= Alex Gordon (writer-producer) =

British film producer and screenwriter (1922–2003)

Alex Gordon (8 September 1922 - 24 June 2003) was a British film producer and screenwriter.

He produced eighteen films, including the American International Pictures films Day the World Ended (1955) and The She Creature (1956). He wrote screenplays for three films, two of them with B-movie director Ed Wood, Jail Bait (1954) and Bride of the Monster (1956).

Gordon's brother Richard Gordon was also a film producer.

==Biography==
Alex Gordon was a film publicist who served in the British Army. After his discharge in 1947 he and his brother arrived in New York. He worked for theatres, performed press duties for Gene Autry, then moved to Hollywood in 1952.

===Ed Wood===
In Hollywood, Gordon met Ed Wood and they collaborated on a script for a low-budget Western for John Carpenter, The Outlaw Marshall. The production was a difficult one and Gordon needed a lawyer; he ended up hiring Samuel Z. Arkoff who later established American International Pictures. The film became The Lawless Rider (1954).

Gordon had written two scripts, The Atomic Monster and The Hidden Face. Wood co-wrote the final screenplays and filmed them as Bride of the Monster (1955) and Jail Bait (1954), respectively.

===American International===
Arkoff set up a company, American Releasing Company which became American International Pictures. Gordon was one of their most important producers in the early days, usually collaborating with writer Lou Rusoff and director Edward L. Cahn.

Gordon's first film for the company was Apache Woman (1955), written by Rusoff and directed by Roger Corman. Gordon and Corman collaborated again on Day the World Ended (1955), a science fiction film that was very successful, and The Oklahoma Woman (1956), another Western. All these films were written by Rusoff.

Gordon's first movie with Cahn was Girls in Prison (1956), a women in prison film. Cahn also directed The She-Creature (1956), a science fiction horror movie with Marla English and Tom Conway, and Flesh and the Spur (1956), a Western with English and Mike Connors co written by Charles B. Griffith.

Gordon, Rusoff and Cahn then made Shake, Rattle & Rock! (1956), a musical with Connors and Margaret Dumont and Douglas Dumbrille (film buff Gordon always liked to put older actors in his movies), and Runaway Daughters (1956), with English, Anna Sten and John Litel.

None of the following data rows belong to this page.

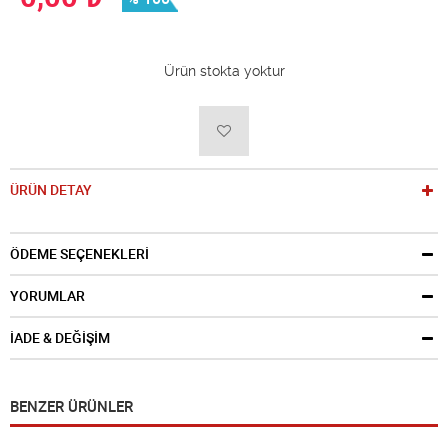
Ürün stokta yoktur
ÜRÜN DETAY
ÖDEME SEÇENEKLERİ
YORUMLAR
İADE & DEĞİŞİM
BENZER ÜRÜNLER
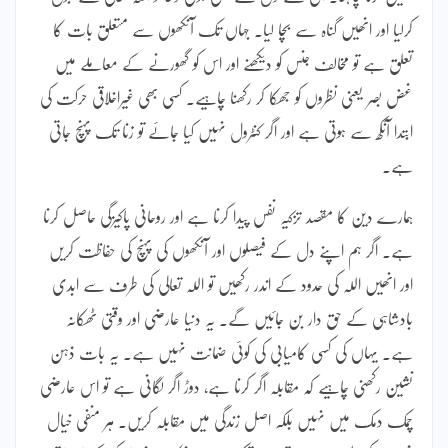
کرلیا اور انھیں گناہ سے بچا لیا۔ جہاں تک آنکھوں سے متعلق بات کا
تعلق ہے تو مخالف جنس کو دیکھنے اور اس کو گھورنے کے معاملے میں
غض بصر یعنی نظروں کو جھکا کر رکھنا چاہیے۔ کسی بھی غیراخلاقی حرکت کی
ابتدا آنکھ سے ہوتی ہے اور اگر کنٹرول نہیں کیا جائے تو زنا تک پہنچ جاتی
ہے۔
ہمارے دین کا مقصد تزکیہ نفس پیدا کرنا ہے اور روحانی پاکیزگی حاصل کرنا
ہے۔ اگر ہم اپنے دل کے فیصلوں اور آنکھوں کی پہنچ کی حفاظت کریں
اور انھیں اللہ کی حدود کے اندر رکھیں تو اللہ تعالی کی طرف سے ابدی
بادشاہی کے حق دار بن جائیں گے۔ یہ دنیا عارضی اور وقتی ٹھکانہ
ہے۔ یہاں کی کسی کامیابی کی کوئی ضمانت نہیں ہے۔ یہ بات ذہن
نشین رکھنی چاہیے کہ مقابلہ اگر کرنا ہے، دوڑ اگر لگانی ہے تو اس عارضی
چمک دمک میں نہیں بلکہ اصل زندگی میں مقابلہ کریں۔ ہر منفی خیال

Rusoff did not write Voodoo Woman (1957), with English and Conway, but he did Dragstrip Girl (1957) and its semi-remake Motorcycle Gang (1957). Cahn directed Jet Attack (1958), a war film. Gordon helped with the casting on Reform School Girl (1957) directed by Edward Bernds.

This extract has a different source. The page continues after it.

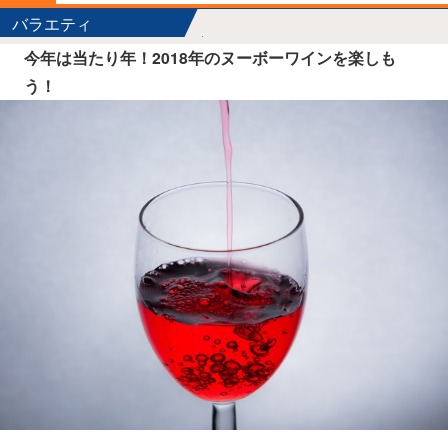
バラエティ
今年は当たり年！2018年のヌーボーワインを楽しも
う！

Gordon worked with a new director, Spencer Gordon Bennet, on the war film, Submarine Seahawk (1958). It was his last movie for AIP. He was unhappy with the company and left.

===Later Films===
Gordon produced The Atomic Submarine (1959) for Allied Artists, directed by Bennett. He wrote and produced The Underwater City (1962), directed by Frank McDonald.

His last feature film credits were two Westerns directed by Bennett, Requiem for a Gunfighter (1965) and The Bounty Killer (1965).

In 1968 he went into TV producing at 20th Century Fox.

He later wrote the documentary, Gene Autry: America's Singing Cowboy (1993).